#### [Problem statement]
Line by line, reproduce the material below exactly.

################

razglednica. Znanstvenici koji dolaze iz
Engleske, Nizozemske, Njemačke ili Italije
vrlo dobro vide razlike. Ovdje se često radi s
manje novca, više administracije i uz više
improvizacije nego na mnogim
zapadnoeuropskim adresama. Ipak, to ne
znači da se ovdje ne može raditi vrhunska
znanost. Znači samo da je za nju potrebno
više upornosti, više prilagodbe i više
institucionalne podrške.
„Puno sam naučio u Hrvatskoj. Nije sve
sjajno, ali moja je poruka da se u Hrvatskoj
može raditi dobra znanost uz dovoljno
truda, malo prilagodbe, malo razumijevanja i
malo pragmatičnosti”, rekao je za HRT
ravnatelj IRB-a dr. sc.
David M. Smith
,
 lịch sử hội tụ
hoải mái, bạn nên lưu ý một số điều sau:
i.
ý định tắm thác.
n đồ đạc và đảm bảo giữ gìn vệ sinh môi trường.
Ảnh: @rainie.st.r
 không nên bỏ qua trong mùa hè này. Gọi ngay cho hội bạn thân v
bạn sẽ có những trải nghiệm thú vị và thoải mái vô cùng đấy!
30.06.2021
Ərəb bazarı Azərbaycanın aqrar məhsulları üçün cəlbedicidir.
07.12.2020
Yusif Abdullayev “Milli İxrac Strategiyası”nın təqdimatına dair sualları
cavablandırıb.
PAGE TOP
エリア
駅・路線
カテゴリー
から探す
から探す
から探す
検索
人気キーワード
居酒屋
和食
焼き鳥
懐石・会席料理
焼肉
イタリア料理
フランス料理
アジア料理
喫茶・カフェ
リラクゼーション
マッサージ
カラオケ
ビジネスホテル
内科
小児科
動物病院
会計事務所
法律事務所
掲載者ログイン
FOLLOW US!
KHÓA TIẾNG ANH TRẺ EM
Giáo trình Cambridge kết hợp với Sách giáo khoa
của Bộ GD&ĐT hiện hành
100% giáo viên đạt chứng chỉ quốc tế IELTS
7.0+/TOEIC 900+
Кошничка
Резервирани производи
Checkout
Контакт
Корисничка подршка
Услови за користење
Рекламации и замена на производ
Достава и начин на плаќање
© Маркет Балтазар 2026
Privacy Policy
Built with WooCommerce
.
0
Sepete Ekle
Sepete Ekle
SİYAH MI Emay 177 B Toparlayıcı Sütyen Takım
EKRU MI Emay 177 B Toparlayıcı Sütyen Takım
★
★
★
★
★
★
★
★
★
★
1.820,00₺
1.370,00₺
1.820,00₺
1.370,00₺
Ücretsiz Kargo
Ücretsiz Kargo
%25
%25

################

#### [Solution]
razglednica. Znanstvenici koji dolaze iz
Engleske, Nizozemske, Njemačke ili Italije
vrlo dobro vide razlike. Ovdje se često radi s
manje novca, više administracije i uz više
improvizacije nego na mnogim
zapadnoeuropskim adresama. Ipak, to ne
znači da se ovdje ne može raditi vrhunska
znanost. Znači samo da je za nju potrebno
više upornosti, više prilagodbe i više
institucionalne podrške.
„Puno sam naučio u Hrvatskoj. Nije sve
sjajno, ali moja je poruka da se u Hrvatskoj
može raditi dobra znanost uz dovoljno
truda, malo prilagodbe, malo razumijevanja i
malo pragmatičnosti”, rekao je za HRT
ravnatelj IRB-a dr. sc.
David M. Smith
,
 lịch sử hội tụ
hoải mái, bạn nên lưu ý một số điều sau:
i.
ý định tắm thác.
n đồ đạc và đảm bảo giữ gìn vệ sinh môi trường.
Ảnh: @rainie.st.r
 không nên bỏ qua trong mùa hè này. Gọi ngay cho hội bạn thân v
bạn sẽ có những trải nghiệm thú vị và thoải mái vô cùng đấy!
30.06.2021
Ərəb bazarı Azərbaycanın aqrar məhsulları üçün cəlbedicidir.
07.12.2020
Yusif Abdullayev “Milli İxrac Strategiyası”nın təqdimatına dair sualları
cavablandırıb.
PAGE TOP
エリア
駅・路線
カテゴリー
から探す
から探す
から探す
検索
人気キーワード
居酒屋
和食
焼き鳥
懐石・会席料理
焼肉
イタリア料理
フランス料理
アジア料理
喫茶・カフェ
リラクゼーション
マッサージ
カラオケ
ビジネスホテル
内科
小児科
動物病院
会計事務所
法律事務所
掲載者ログイン
FOLLOW US!
KHÓA TIẾNG ANH TRẺ EM
Giáo trình Cambridge kết hợp với Sách giáo khoa
của Bộ GD&ĐT hiện hành
100% giáo viên đạt chứng chỉ quốc tế IELTS
7.0+/TOEIC 900+
Кошничка
Резервирани производи
Checkout
Контакт
Корисничка подршка
Услови за користење
Рекламации и замена на производ
Достава и начин на плаќање
© Маркет Балтазар 2026
Privacy Policy
Built with WooCommerce
.
0
Sepete Ekle
Sepete Ekle
SİYAH MI Emay 177 B Toparlayıcı Sütyen Takım
EKRU MI Emay 177 B Toparlayıcı Sütyen Takım
★
★
★
★
★
★
★
★
★
★
1.820,00₺
1.370,00₺
1.820,00₺
1.370,00₺
Ücretsiz Kargo
Ücretsiz Kargo
%25
%25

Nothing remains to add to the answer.